Berencanalah kami kala itu melepas stres yang disebabkan Ujian Nasional dengan jalan-jalan bersama, barang kali mengunjungi satu atau dua museum di Ibu Kota. Tidak usah seangkatan, cukup bersama teman dekat saja.
Kami juga berencana membuat boneka atau gantungan kunci untuk kepala sekolah kami tercinta (perlulah bagi Anda untuk mengetahui kalau kalimat ini adalah sebuah sarkasme). Apakah akan diterima atau tidak, itu urusan beliau, namun kami berencana mempersembahkan sesuatu kepada kepala sekolah kami tersebut di perpisahan sekolah yang akan dilaksanakan di Bulan Juni nanti.
Namun akhirnya, tak hanya Ujian Nasional 2020 dan perpisahan sekolah yang gagal dilaksanakan, namun rencana-rencana yang sudah kami susun sedemikian rupa sebelumnya.
Saya juga berencana untuk mengajak teman-teman dekat saya saat SD untuk buka bersama di Ramadhan 2020. Lantaran terakhir kali kami bertemu adalah ketika menonton Spider-man : Far from Home di bioskop, dan itu pun salah pesan karena rupanya salah satu teman saya sudah menonton film tersebut.

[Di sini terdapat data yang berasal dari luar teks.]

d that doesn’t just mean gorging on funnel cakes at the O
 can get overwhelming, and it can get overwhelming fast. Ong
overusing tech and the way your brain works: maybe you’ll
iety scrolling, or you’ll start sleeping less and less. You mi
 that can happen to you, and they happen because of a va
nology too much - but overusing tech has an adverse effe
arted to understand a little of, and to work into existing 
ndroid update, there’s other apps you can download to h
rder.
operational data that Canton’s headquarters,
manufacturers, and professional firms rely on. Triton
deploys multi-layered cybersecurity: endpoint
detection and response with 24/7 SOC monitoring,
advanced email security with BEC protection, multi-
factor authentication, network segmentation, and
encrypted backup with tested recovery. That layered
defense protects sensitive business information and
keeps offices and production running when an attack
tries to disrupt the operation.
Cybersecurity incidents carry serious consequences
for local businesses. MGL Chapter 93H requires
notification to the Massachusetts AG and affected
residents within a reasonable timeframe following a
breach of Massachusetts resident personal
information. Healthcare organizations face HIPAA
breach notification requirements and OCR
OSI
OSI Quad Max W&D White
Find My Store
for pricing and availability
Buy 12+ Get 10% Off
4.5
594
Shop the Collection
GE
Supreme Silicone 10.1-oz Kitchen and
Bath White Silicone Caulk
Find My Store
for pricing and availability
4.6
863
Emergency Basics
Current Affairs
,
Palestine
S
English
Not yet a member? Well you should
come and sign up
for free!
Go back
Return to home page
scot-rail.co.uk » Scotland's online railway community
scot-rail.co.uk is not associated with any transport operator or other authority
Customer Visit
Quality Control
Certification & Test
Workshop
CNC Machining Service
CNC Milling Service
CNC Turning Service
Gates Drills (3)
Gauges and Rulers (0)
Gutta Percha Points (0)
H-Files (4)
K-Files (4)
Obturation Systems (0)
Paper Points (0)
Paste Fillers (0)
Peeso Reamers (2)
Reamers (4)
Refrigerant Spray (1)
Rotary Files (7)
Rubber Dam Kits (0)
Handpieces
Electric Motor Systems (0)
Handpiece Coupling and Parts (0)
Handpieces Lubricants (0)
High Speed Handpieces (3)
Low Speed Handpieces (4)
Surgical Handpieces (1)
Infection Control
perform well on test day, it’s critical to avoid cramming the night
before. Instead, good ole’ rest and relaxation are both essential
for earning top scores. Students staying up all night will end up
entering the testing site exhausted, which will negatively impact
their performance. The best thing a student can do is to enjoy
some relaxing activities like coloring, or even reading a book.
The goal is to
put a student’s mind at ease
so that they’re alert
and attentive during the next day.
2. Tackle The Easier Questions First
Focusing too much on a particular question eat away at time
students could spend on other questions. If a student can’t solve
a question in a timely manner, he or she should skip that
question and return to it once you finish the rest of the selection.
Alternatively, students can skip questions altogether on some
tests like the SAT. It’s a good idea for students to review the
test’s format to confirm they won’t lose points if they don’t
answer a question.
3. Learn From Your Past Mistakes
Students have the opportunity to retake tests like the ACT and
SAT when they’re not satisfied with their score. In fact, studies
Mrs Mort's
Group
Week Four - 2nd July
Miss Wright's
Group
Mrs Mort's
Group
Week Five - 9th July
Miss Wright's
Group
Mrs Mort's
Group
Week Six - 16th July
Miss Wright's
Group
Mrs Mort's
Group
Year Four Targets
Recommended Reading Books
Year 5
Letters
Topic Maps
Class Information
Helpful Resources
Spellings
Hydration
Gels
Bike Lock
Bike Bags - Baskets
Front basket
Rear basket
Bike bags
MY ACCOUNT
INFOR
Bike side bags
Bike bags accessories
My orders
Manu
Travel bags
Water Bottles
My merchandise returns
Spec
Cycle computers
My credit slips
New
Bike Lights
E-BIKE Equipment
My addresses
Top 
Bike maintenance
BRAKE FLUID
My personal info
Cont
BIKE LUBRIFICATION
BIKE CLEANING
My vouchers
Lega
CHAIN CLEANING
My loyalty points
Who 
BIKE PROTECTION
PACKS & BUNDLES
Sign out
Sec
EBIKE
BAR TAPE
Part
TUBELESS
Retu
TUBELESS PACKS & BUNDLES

Waktu itu kami cuma bertiga, karena kami kehilangan kontak dengan seorang teman kami yang lain, sementara yang satu lagi tidak diperbolehkan sekolahnya untuk menonton di bioskop, entah mengapa.
Rencana buka bersama itu untuk mengisi kekurangan kala itu. Namun apalah daya, bisa keluar rumah pun tidak kami di Ramadhan 2020.

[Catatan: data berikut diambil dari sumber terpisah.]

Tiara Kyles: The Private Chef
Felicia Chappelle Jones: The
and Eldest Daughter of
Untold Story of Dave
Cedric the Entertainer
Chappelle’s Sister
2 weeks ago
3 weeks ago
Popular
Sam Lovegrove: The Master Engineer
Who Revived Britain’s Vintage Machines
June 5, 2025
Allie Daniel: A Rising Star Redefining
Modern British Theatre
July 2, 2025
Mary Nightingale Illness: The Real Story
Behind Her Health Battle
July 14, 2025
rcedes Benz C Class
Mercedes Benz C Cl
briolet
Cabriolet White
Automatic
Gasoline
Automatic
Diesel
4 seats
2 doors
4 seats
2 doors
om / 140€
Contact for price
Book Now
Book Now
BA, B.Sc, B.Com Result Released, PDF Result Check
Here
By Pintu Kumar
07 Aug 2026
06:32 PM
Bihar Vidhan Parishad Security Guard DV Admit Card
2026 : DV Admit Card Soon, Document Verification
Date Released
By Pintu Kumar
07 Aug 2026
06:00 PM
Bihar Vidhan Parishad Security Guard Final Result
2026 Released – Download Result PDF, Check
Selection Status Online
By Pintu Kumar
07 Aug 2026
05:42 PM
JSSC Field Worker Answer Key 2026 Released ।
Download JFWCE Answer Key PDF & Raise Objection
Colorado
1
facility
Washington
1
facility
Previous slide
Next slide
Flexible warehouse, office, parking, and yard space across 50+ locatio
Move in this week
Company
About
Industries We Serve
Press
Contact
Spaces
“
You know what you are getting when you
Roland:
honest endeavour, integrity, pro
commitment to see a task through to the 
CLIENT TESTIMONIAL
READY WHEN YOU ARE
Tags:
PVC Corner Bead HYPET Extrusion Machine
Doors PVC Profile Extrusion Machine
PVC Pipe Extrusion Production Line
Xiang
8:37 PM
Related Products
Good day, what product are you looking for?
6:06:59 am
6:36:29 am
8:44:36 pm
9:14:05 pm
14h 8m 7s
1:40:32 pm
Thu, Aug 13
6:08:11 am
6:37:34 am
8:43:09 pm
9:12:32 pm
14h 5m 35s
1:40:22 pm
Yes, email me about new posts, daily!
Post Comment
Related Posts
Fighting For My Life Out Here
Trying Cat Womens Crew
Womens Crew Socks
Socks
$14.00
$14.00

2020 mengajarkan saya untuk bersabar.
Bersabar terhadap keadaan, bersabar terhadap kemalangan, bersabar terhadap orang lain, dan bersabar terhadap kehilangan.

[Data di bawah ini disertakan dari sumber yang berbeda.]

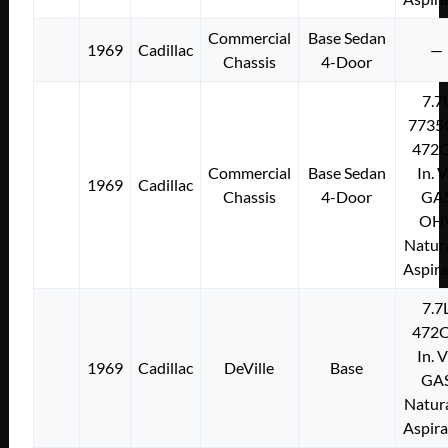
Commercial
Base Sedan
1969
Cadillac
—
Chassis
4-Door
7.7
7735
472C
Commercial
Base Sedan
In. 
1969
Cadillac
Chassis
4-Door
GA
OH
Natura
Aspir
7.7
472C
In. 
1969
Cadillac
DeVille
Base
GA
Natura
Aspir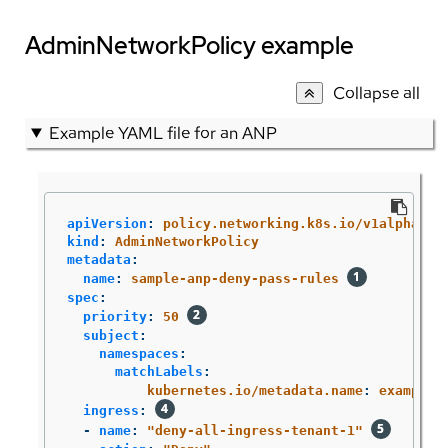
AdminNetworkPolicy example
Collapse all
Example YAML file for an ANP
apiVersion
:
policy.networking.k8s.io/v1alpha1
kind
:
AdminNetworkPolicy
metadata
:
name
:
sample-anp-deny-pass-rules
spec
:
priority
:
50
subject
:
namespaces
:
matchLabels
:
kubernetes.io/metadata.name
:
example.
ingress
:
-
name
:
"
deny-all-ingress-tenant-1"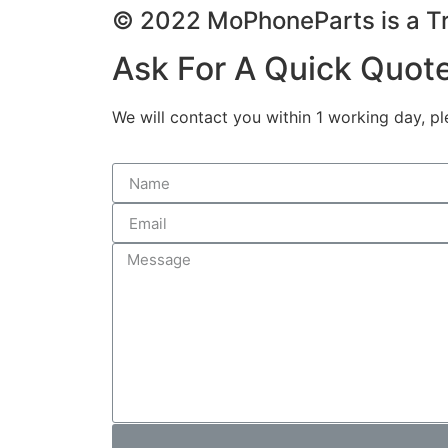
© 2022 MoPhoneParts is a
Ask For A Quick Quot
We will contact you within 1 working day, pl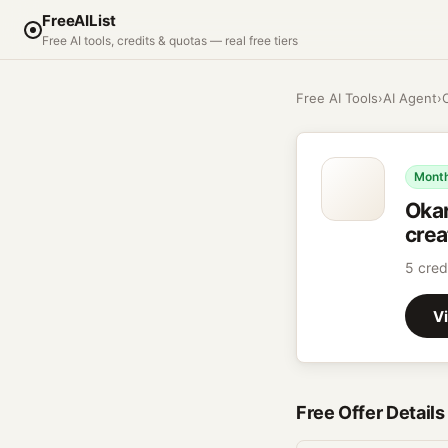
FreeAIList
Free AI tools, credits & quotas — real free tiers
Free AI Tools
›
AI Agent
›
Month
Oka
crea
5 cred
Vi
Free Offer Details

2020 mengajarkan saya untuk menghargai apa yang sebelumnya tidak pernah saya hargai. Saya hargai percakapan tatap muka dengan orang lain, saya hargai jalan-jalan keluarga yang kini sulit didapatkan, saya barang-barang yang sejak pandemi harganya lantas melonjak naik.
Saya hargai kebersamaan.
2020 mungkin bukan tahun terbaik yang pernah saya lalui, namun 2020 adalah tahun yang menjadi guru bagi saya, yang mengajarkan ratusan hal yang tidak pernah saya coba pelajari sebelum ia datang.
2020 mengajarkan saya untuk terus mengeksplor diri saya, mengajarkan untuk merendahkan hati namun tidak merendahkan diri. Mengajarkan saya untuk bangkit ketika jatuh. Mengajarkan saya potensi yang tidak akan saya gali sekiranya 2020 tidak pernah terjadi.
2020 mengajarkan saya dengan rasa sakit dan tangisan berdarah. Namun pada akhirnya, di akhir tahun, saya menyadari bahwa 2020 adalah pelajaran besar yang diberikan oleh Tuhan kepada manusia. Perjalanan tentang luka dan menghargai, pelajaran tentang bersabar dan tabah.
Karena kadang-kadang manusia lupa cara untuk melakukan hal-hal tersebut. Dan 2020 haruslah hadir sebagai pengingat.
Selamat tinggal 2020, terima kasih atas segalanya.